A Novel Methodology and Technology to Promote the Social Acceptance of Biomass Power Plants Avoiding Nimby Syndrome

Abstract

Nowadays the greatest contribution to atmospheric pollution is due to carbonic dioxide (CO₂) emissions resulting from industrial activities. Among the various technologies for the production of energies from renewable sources, the biomass combustion is the technology that better replaces the fossil fuels. Unfortunately, one of the limits to the spread of this technology in Europe and not only is the lack of social acceptability of the plants, in particular solid fuel biomass combustion. The “Nimby Syndrome” (Not In My Back Yard) is the strong opposition of the neighboring populations to their realization.
The most significant reason of non-acceptance by populations consists in atmospheric pollution. People are worried about the effects on human health of possible atmospheric pollution caused by the gaseous emissions of combustion plants. Consequently, the formation of citizen committees against plant installation is promoted.

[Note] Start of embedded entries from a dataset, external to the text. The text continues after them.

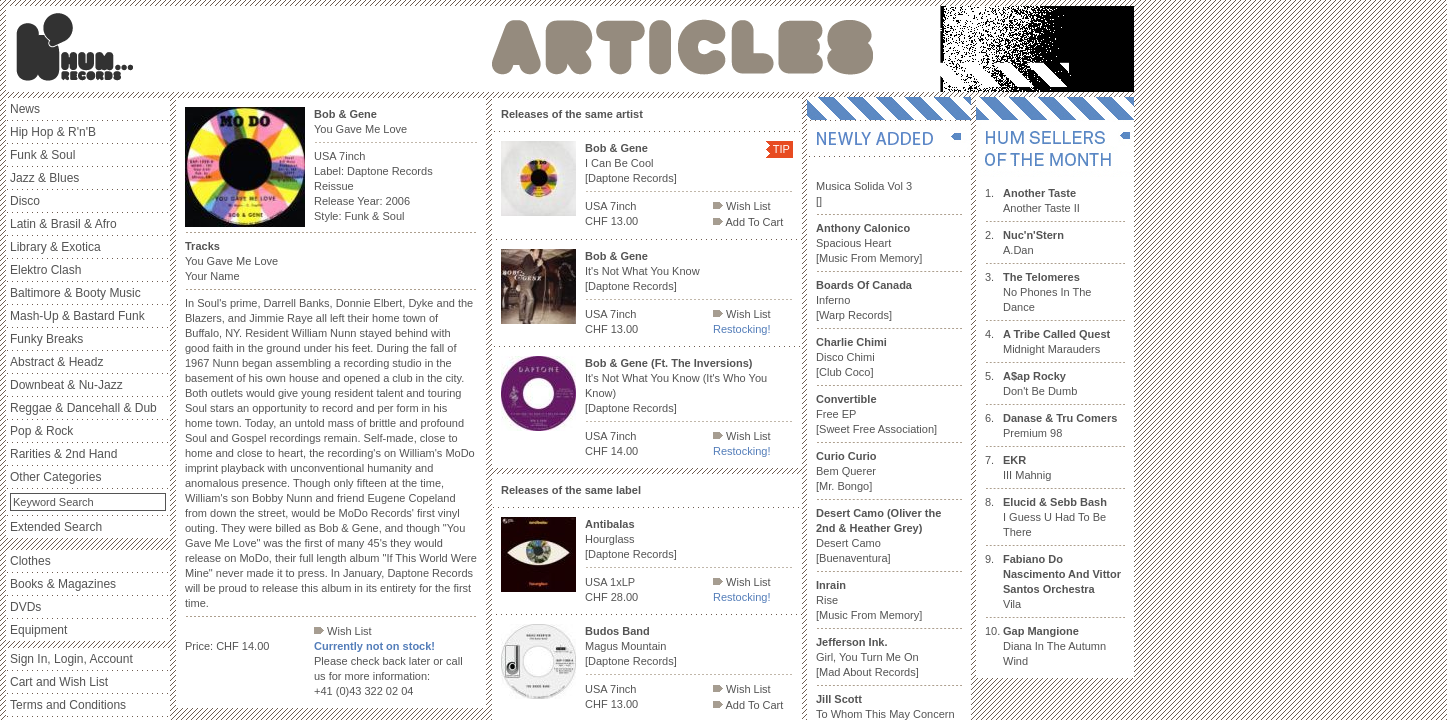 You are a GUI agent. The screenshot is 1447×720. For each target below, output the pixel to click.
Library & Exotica (55, 247)
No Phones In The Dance (1047, 292)
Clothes (30, 561)
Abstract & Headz (56, 362)
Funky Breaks (46, 339)
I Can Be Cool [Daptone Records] (631, 163)
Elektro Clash (45, 270)
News (25, 109)
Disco (25, 201)
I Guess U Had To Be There (1055, 517)
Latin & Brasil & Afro (63, 224)
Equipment (38, 630)
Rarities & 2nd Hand (63, 454)
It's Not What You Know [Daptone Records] (642, 271)
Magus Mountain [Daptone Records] (631, 646)
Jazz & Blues (44, 178)
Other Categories (55, 477)
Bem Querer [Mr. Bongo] (846, 471)
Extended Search (56, 527)
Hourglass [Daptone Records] (631, 539)
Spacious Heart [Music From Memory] (869, 243)
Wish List (343, 631)
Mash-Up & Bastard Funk (77, 316)
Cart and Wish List (59, 682)
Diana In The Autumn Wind (1054, 646)
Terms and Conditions (68, 705)
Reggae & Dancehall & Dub (83, 408)
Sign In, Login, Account (71, 659)
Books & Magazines (63, 584)
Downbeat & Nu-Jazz (66, 385)
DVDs (25, 607)
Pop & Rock (41, 431)
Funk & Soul (42, 155)
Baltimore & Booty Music (75, 293)
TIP (781, 149)
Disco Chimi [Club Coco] (851, 357)
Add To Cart (748, 222)
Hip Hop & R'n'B (53, 132)
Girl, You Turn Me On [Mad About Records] (867, 657)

The objective of this work is to identify a methodology able to contrast the “Nimby Syndrome” in the case of biomass power plants. The main actions to promote the social acceptance of biomass power plants are: Verify upstream of the realization (design phase) the effective use of BAT (Best Available Technologies); Involve the citizen at all stages of plant design; Install stationary cameras (internet connected) that make images of raw material in the plant available on-line 24 h/24.
Realization of spatial and temporal high-resolution monitoring networks in order to verify the real impact of emissions on air quality in neighboring areas and to give the monitoring data available 24/24h to all citizens.
About the last point, an innovative technology was used to carry out the air quality monitoring at high spatial and temporal resolution. These monitoring networks have to be installed before and after biomass plant realization. In this way, it is possible to have a comparison of atmospheric pollution before and after plant operation. The optimal arrangement of low cost monitoring station and data processing modes (also by using forecasting models) are described in this work. In this way, is possible to demonstrate the transparency about emission levels to citizens.